Welcome to the Agentic Commerce Era At Commerce, our mission is to empower businesses to innovate, grow, and thrive with our open, AI-driven commerce ecosystem. As the parent company of BigCommerce, Feedonomics, and Makeswift, we connect the tools and systems that power growth, enabling businesses to unlock the full potential of their data, deliver seamless and personalized experiences across every channel, and adapt swiftly to an ever-changing market. Simply said, we help businesses confidently solve complex commerce challenges so they can build smarter, adapt faster, and grow on their own terms. If you want to be part of a team of bold builders, sharp thinkers, and technical trailblazers, working together to shape the future of commerce, this is the place for you. BigCommerce, part of the Commerce brand family, helps merchants increase sales at every stage of their growth. From small startups to mid-market businesses and large enterprises, we provide the leading e-commerce platform. Our customers can then concentrate on what's most important: growing their businesses. We enable our customers to build, innovate, and grow, collectively reshaping the e-commerce industry. As an Application Security Engineer II at BigCommerce, you are a developing application security practitioner who can independently execute security assessments and partner effectively with engineering teams to improve secure development practices. You have moved beyond entry-level execution and are comfortable leading well-scoped security reviews, performing application testing with minimal guidance, and providing actionable remediation advice.
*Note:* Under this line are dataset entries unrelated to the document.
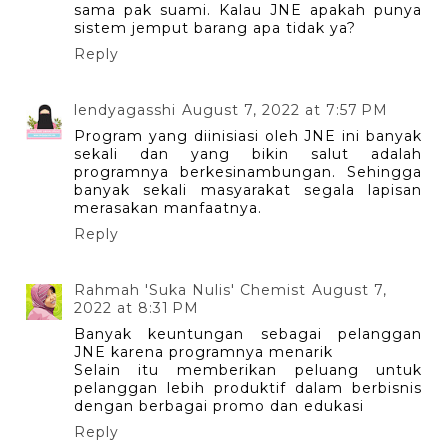
sama pak suami. Kalau JNE apakah punya
sistem jemput barang apa tidak ya?
Reply
lendyagasshi
August 7, 2022 at 7:57 PM
Program yang diinisiasi oleh JNE ini banyak
sekali dan yang bikin salut adalah
programnya berkesinambungan. Sehingga
banyak sekali masyarakat segala lapisan
merasakan manfaatnya.
Reply
Rahmah 'Suka Nulis' Chemist
August 7,
2022 at 8:31 PM
Banyak keuntungan sebagai pelanggan
JNE karena programnya menarik
Selain itu memberikan peluang untuk
pelanggan lebih produktif dalam berbisnis
dengan berbagai promo dan edukasi
Reply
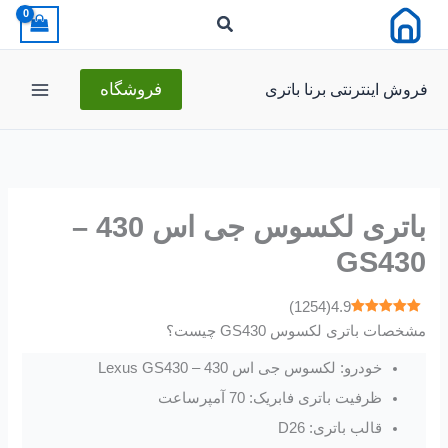
رش
ه
حتوا
فروش اینترنتی برنا باتری
فروشگاه
باتری لکسوس جی اس 430 –
GS430
)
1254
(
4.9
مشخصات باتری لکسوس GS430 چیست؟
خودرو: لکسوس جی اس 430 – Lexus GS430
ظرفیت باتری فابریک: 70 آمپرساعت
قالب باتری: D26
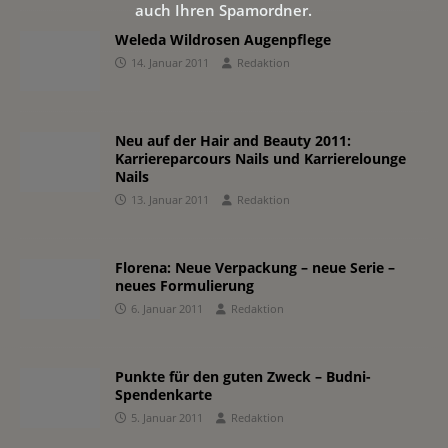
auch Ihren Spamordner.
Weleda Wildrosen Augenpflege
14. Januar 2011
Redaktion
Neu auf der Hair and Beauty 2011:
Karriereparcours Nails und Karrierelounge
Nails
13. Januar 2011
Redaktion
Florena: Neue Verpackung – neue Serie –
neues Formulierung
6. Januar 2011
Redaktion
Punkte für den guten Zweck – Budni-
Spendenkarte
5. Januar 2011
Redaktion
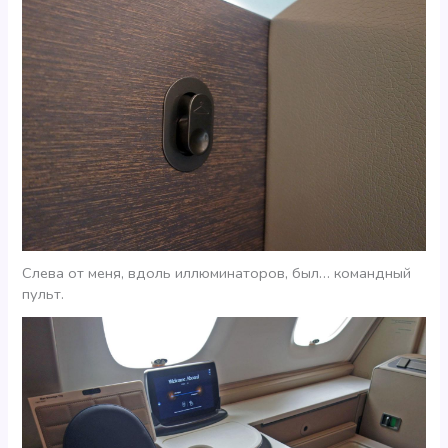
Слева от меня, вдоль иллюминаторов, был… командный
пульт.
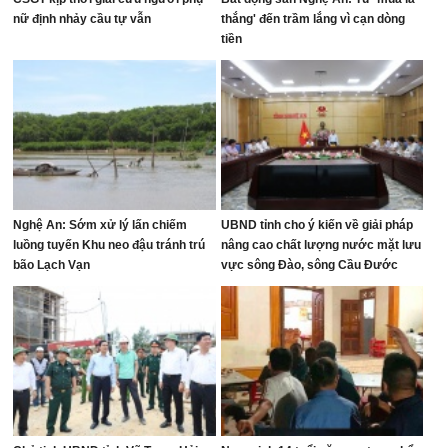
nữ định nhảy cầu tự vẫn
thắng' đến trầm lắng vì cạn dòng
tiền
Nghệ An: Sớm xử lý lấn chiếm
UBND tỉnh cho ý kiến về giải pháp
luồng tuyến Khu neo đậu tránh trú
nâng cao chất lượng nước mặt lưu
bão Lạch Vạn
vực sông Đào, sông Cầu Đước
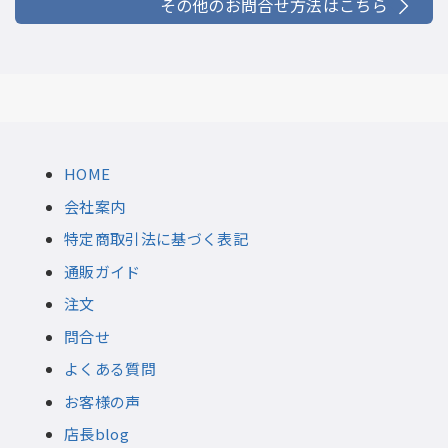
その他のお問合せ方法はこちら
HOME
会社案内
特定商取引法に基づく表記
通販ガイド
注文
問合せ
よくある質問
お客様の声
店長blog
You are not yet responsible for broad program ownership or formal mentorship, but you are a dependable contributor who raises the security bar through strong technical execution.

Requirements

Bachelor’s degree in Computer Science, Engineering, MIS, or equivalent experience.
2–4 years of experience in application security-related disciplines (code review, penetration testing, security engineering, DevSecOps).
1–2 years of software development experience in PHP, Ruby, Java, Scala, or similar.
Strong understanding of web application security concepts, vulnerabilities, exploits, and prevention techniques.
Experience performing independent code reviews and security assessments.
Hands-on experience with SAST/SCA tools such as Checkmarx and Snyk.
Ability to explain security issues clearly and effectively to developers.
Strong written and verbal communication skills.
Experience working with globally distributed teams

Nice To Haves

Security certification (CISSP, OSCP, GISP, or actively pursuing).
Experience contributing to internal security tooling or automation.
Familiarity with cloud environments (AWS, GCP).
Experience participating in bug bounty programs.
Exposure to DevSecOps and CI/CD integration practices.

Responsibilities

Perform regular and ongoing penetration testing of BigCommerce’s evolving applications and services.
Conduct security code audits and participate in architectural and design reviews.
Review project technical designs and follow through implementation to ensure secure outcomes.
Triage and validate findings from SAST, DAST, and SCA tools (e.g., Checkmarx, Snyk).
Work directly with engineering teams to provide clear, practical remediation guidance.
Respond to application-related security incidents, providing technical analysis and support.
Assist in maintaining and improving internal security tooling and automation.
Utilize vulnerability and telemetry data to identify trends and support risk prioritization.
Contribute to improving AppSec documentation, standards, and secure coding guidance.
Advocate secure development practices across the BigCommerce ecosystem.
Conduct research to identify new attack vectors relevant to our platform.